Rancangan pembelaran P5 tentu harus berpusat pada siswa (student centered learning). Pembelajaran yang berpusat pada siswa ya pembelajaran berdiferensiasi itu. Pembelajaran yang memberi keleluasaan pada siswa untuk meningkatkan potensi dirinya sesuai dengan kesiapan belajar, minat, dan profil belajar siswa.

Tidak hanya berfokus pada produk pembelajaran, tapi juga fokus pada proses dan konten/materi. Jadi, dengan pembelajaran berdiferensiasi itu guru lebih menghargai keberagaman siswa. Di sinilah pentingnya penanaman karakter kebhinekaan itu.
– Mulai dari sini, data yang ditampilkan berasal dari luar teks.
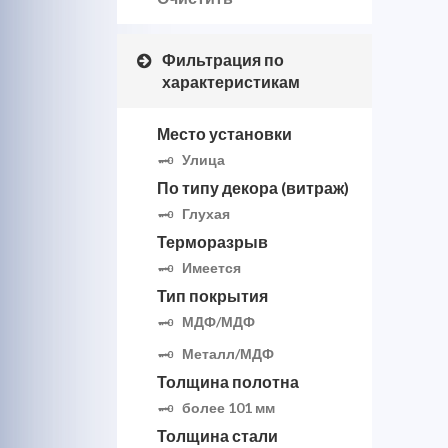
Фильтрация по
характеристикам
Место установки
Улица
По типу декора (витраж)
Глухая
Терморазрыв
Имеется
Тип покрытия
МДФ/МДФ
Металл/МДФ
Толщина полотна
более 101 мм
Толщина стали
Karena pembelajaran berdeferesiansi pada dasarnya proses belajar mengajar yang menyesuaikan kemampuan dan kebutuhan masing-masing siswa. Maka, ketika tema P5 seperti bhineka tunggal ika, kearifan lokal, suara demokrasi, dan sebagainya diberikan pada siswa sesuai tahapan belajar dan kebutuhannya.

Siswa bisa benar-benar menjadi subyek pembelajaran yang dihargai, dihormati, dibebaskan, dan berkeadilan dalam mengakses pembelajaran. Sedangkan guru benar-benar sebagai fasilitator yang membimbing, menuntun (among) dan mendampingi siswa dalam mengembangkan potensi yang dimiliki. Dalam berproses tersebut diharapkan bertumbuh karakter kebinekaan yang baik dalam diri siswa sejak dini.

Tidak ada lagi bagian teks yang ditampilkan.